-- Opening Marker --
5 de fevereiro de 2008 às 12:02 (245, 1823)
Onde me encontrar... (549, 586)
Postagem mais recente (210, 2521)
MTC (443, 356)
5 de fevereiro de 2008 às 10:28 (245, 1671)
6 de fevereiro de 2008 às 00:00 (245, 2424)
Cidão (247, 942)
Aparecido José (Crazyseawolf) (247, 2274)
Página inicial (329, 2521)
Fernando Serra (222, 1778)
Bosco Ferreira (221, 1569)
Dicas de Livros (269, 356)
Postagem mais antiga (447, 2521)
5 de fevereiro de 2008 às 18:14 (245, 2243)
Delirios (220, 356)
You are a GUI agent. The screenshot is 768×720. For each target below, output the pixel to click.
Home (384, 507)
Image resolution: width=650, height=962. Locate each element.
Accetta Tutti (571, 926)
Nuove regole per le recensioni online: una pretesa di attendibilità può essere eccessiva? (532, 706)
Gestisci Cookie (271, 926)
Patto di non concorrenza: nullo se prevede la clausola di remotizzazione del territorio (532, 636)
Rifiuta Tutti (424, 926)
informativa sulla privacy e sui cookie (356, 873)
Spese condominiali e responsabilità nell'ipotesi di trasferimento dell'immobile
-- Closing Marker --
Your task | Each line above is to be reproduced exactly.

Finished exercise |
5 de fevereiro de 2008 às 12:02 (245, 1823)
Onde me encontrar... (549, 586)
Postagem mais recente (210, 2521)
MTC (443, 356)
5 de fevereiro de 2008 às 10:28 (245, 1671)
6 de fevereiro de 2008 às 00:00 (245, 2424)
Cidão (247, 942)
Aparecido José (Crazyseawolf) (247, 2274)
Página inicial (329, 2521)
Fernando Serra (222, 1778)
Bosco Ferreira (221, 1569)
Dicas de Livros (269, 356)
Postagem mais antiga (447, 2521)
5 de fevereiro de 2008 às 18:14 (245, 2243)
Delirios (220, 356)
You are a GUI agent. The screenshot is 768×720. For each target below, output the pixel to click.
Home (384, 507)
Image resolution: width=650, height=962. Locate each element.
Accetta Tutti (571, 926)
Nuove regole per le recensioni online: una pretesa di attendibilità può essere eccessiva? (532, 706)
Gestisci Cookie (271, 926)
Patto di non concorrenza: nullo se prevede la clausola di remotizzazione del territorio (532, 636)
Rifiuta Tutti (424, 926)
informativa sulla privacy e sui cookie (356, 873)
Spese condominiali e responsabilità nell'ipotesi di trasferimento dell'immobile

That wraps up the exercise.